Leesstrategieën versus achtergrondkennis?

Goed begrijpen wat je leest is het belangrijkste doel van het leesonderwijs. Hiermee gaat het in Nederland niet echt goed: de positie van Nederland daalt internationaal gezien gestaag en onze leerlingen hebben nauwelijks plezier in lezen.

Recent is een óf-óf discussie ontstaan. Sommigen stellen dat achtergrondkennis doorslaggevend is voor begrip. Begrijpend leesonderwijs zou vooral gericht moeten zijn op het opbouwen van kennis van de wereld. Anderen stellen dat kennis hebben van begrijpend leesstrategieën en wanneer deze te gebruiken essentieel is.
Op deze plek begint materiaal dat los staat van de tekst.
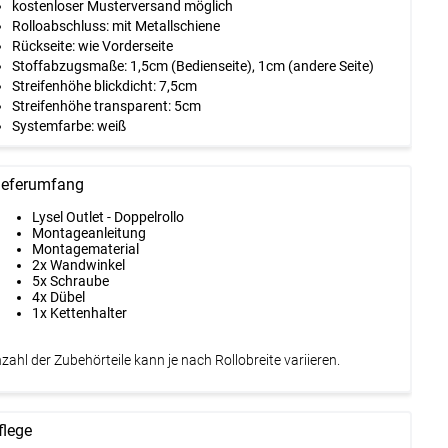
kostenloser Musterversand möglich
Rolloabschluss:
mit Metallschiene
Rückseite:
wie Vorderseite
Stoffabzugsmaße:
1,5cm (Bedienseite), 1cm (andere Seite)
Streifenhöhe blickdicht:
7,5cm
Streifenhöhe transparent:
5cm
Systemfarbe:
weiß
ieferumfang
Lysel Outlet - Doppelrollo
Montageanleitung
Montagematerial
2x Wandwinkel
5x Schraube
4x Dübel
1x Kettenhalter
zahl der Zubehörteile kann je nach Rollobreite variieren.
flege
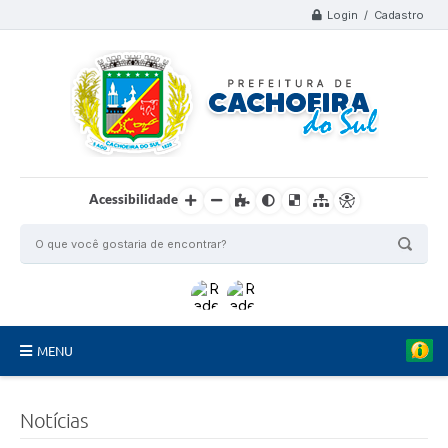
Login / Cadastro
Acessibilidade
MENU
Organograma
Notícias
Telefones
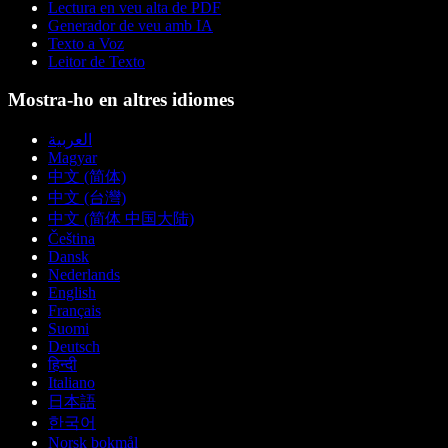
Lectura en veu alta de PDF
Generador de veu amb IA
Texto a Voz
Leitor de Texto
Mostra-ho en altres idiomes
العربية
Magyar
中文 (简体)
中文 (台灣)
中文 (简体 中国大陆)
Čeština
Dansk
Nederlands
English
Français
Suomi
Deutsch
हिन्दी
Italiano
日本語
한국어
Norsk bokmål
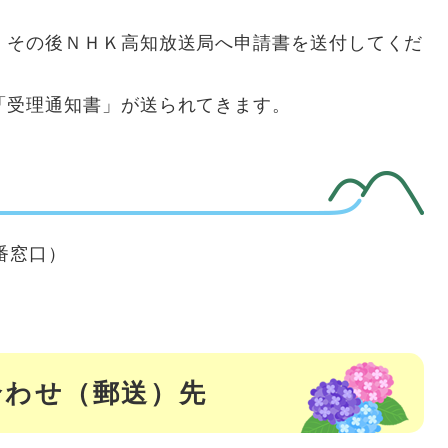
、その後ＮＨＫ高知放送局へ申請書を送付してくだ
「受理通知書」が送られてきます。
6番窓口）
合わせ（郵送）先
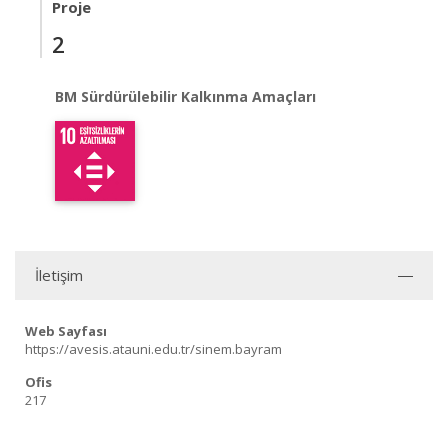
Proje
2
BM Sürdürülebilir Kalkınma Amaçları
İletişim
Web Sayfası
https://avesis.atauni.edu.tr/sinem.bayram
Ofis
217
Uit onderzoek is bekend dat leesbegrip door een veelheid aan elementen beïnvloed wordt: 1.Achtergrondkennis; 2. Woordenschat; 3. Kennis van genre en tekststructuur; 4. Kennis van waarom en wanneer strategieën in te zetten; 5. Praten over teksten; 6. Schrijven over of herschrijven van teksten; 7. Leesmotivatie. Begrijpend leesonderwijs zou dan ook aan elk van deze elementen aandacht dienen te besteden. In deze presentatie wordt deze stellingname nader toegelicht.

 

Thoni Houtveen is emeritus lector Geletterdheid van de Hogeschool Utrecht. Haar onderzoeksprogramma richt zich op het ontwikkelen, implementeren en evalueren van leesinterventieprogramma’s over aanvankelijk, vloeiend en begrijpend lezen in het  basisonderwijs. Het betreft integrale schoolverbeteringsprogramma’s, waarin niet alleen het programma voor lezen is opgenomen, maar ook aanwijzingen voor de leerkracht in de groep en aansturing door de schoolleiding. Ten behoeve van het verbeteren van de instructiekwaliteit van de leerkrachten wordt data-gestuurde feedback ingezet.